Dimissioni del governatore Marcello Pittella e chiusura del Centro oli della Val d’Agri. E’ un attacco frontale quello lanciato dai consiglieri regionale del Movimento 5 Stelle Gianni Leggieri e Gianni Perrino e dal parlamentare europeo penta stellato Piernicola Pedicini, intervenuti sul caso di inquinamento riscontrato presso la stazione di lavorazione Eni di Viggiano. Per gli esponenti del M5S è necessario intervenire tempestivamente per scongiurare danni permanenti all’ambiente, in particolare alle falde acquifere del comprensorio.

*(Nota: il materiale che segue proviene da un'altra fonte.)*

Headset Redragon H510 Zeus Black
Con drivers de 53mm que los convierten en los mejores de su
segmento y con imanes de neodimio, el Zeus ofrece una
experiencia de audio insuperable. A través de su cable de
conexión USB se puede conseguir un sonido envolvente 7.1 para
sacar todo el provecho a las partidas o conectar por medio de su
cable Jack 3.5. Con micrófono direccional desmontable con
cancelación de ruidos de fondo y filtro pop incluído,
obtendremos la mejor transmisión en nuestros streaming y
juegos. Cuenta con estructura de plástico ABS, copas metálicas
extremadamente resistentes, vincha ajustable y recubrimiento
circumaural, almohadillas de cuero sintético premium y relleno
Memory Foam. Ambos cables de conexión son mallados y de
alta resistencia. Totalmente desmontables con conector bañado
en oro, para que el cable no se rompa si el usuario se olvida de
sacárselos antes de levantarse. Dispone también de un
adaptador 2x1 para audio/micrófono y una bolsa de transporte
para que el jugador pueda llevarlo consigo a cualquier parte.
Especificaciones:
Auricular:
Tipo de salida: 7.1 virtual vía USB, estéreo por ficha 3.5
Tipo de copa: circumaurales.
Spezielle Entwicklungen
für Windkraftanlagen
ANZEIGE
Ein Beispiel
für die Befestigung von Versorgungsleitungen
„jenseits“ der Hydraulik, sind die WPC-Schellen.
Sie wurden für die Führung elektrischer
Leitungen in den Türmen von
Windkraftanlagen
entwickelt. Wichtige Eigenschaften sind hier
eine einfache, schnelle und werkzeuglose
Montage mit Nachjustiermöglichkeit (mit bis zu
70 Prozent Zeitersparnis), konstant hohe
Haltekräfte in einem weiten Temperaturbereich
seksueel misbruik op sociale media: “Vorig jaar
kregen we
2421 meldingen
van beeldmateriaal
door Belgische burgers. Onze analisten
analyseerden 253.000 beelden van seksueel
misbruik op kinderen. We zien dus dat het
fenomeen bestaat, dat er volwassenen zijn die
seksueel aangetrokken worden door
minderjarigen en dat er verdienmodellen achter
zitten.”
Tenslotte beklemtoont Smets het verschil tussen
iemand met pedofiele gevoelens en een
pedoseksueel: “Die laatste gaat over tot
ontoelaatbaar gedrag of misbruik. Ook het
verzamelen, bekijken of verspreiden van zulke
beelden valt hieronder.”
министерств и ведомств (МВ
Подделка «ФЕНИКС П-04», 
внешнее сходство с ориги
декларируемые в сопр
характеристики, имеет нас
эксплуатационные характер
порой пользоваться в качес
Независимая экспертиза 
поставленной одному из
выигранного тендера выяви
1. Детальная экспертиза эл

Cambio in Regione – “La chiusura immediata del Cova –scrivono in una nota i consiglieri regionali e l’eurodeputato del M5S- è urgente per dare tranquillità alle popolazioni della Val d’Agri, per difendere dal petrolio l’acqua dell’invaso del Pertusillo e per avviare un serio e totale piano di bonifica e riconversione di tutte le aree inquinate dalle devastazioni degli impianti petroliferi”. Un processo di risanamento che, a giudizio dei pentastellati, non può essere assicurato dall’attuale amministrazione regionale, anzi. “Le dimissioni del presidente della Regione Marcello Pittella –incalzano Leggieri, Perrino e Pedicini- sono indispensabili per poter dare autorevolezza all’azione istituzionale e politica, considerato che il governatore ha dimostrato più volte di non essere credibile e affidabile per poter gestire il rapporto con le multinazionali petrolifere e per affrontare l’emergenza in Val d’Agri. In particolare perché, pur sapendo che dal 2008 i serbatoi del Cova erano danneggiati e senza doppio fondo, non ha agito nei confronti dell’Eni (com’è noto si è saputo della situazione dei serbatoi solo grazie alla denuncia del M5S che ha fatto l’accesso agli atti dopo la diffida della Regione)”.